2017-02-11



From Mary Ruefle's essay, On Fear: Our Positive Capability:

Fear is the greatest motivator of all time. Conflict born of fear is behind our every action, driving us forward like the cogs of a clock. Fear is desire’s dark dress, its doppelgänger. “Love and dread are brothers,” says Julian of Norwich. As desire is wanting and fear is not-wanting, they become inexorably linked; just as desire can be destructive (the desire for power), fear can be constructive (fear of hurting another); fear of poverty becomes desire for wealth. Collective actions are not exempt from these double powers; consider this succinct and frightening sentence written by John Berger:

Everywhere these days more and more people knock their heads against the fact that the future of our planet and what it will offer or deny to its inhabitants, is being decided by boards of men who control more money than all the governments in the world, who never stand for election, and whose sole criterion for every decision they take is whether or not it increases or is prone to increase Profit.

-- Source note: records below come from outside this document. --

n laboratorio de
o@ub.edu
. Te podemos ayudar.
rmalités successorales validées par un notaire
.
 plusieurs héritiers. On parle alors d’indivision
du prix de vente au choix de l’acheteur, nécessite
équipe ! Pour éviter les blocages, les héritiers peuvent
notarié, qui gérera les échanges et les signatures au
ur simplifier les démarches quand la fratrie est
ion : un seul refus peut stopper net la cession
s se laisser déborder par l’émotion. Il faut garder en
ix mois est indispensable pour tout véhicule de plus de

But has it ever been any different? Races everywhere have always been at the mercy of collective desire and collective fear, sometimes their own, sometimes others’. The impulse toward order is born of fear and desire, and the impulse toward chaos is born of the same. The British psychoanalyst D.W. Winnicott believed artists were people driven by the tension between the desire to communicate and the desire to hide.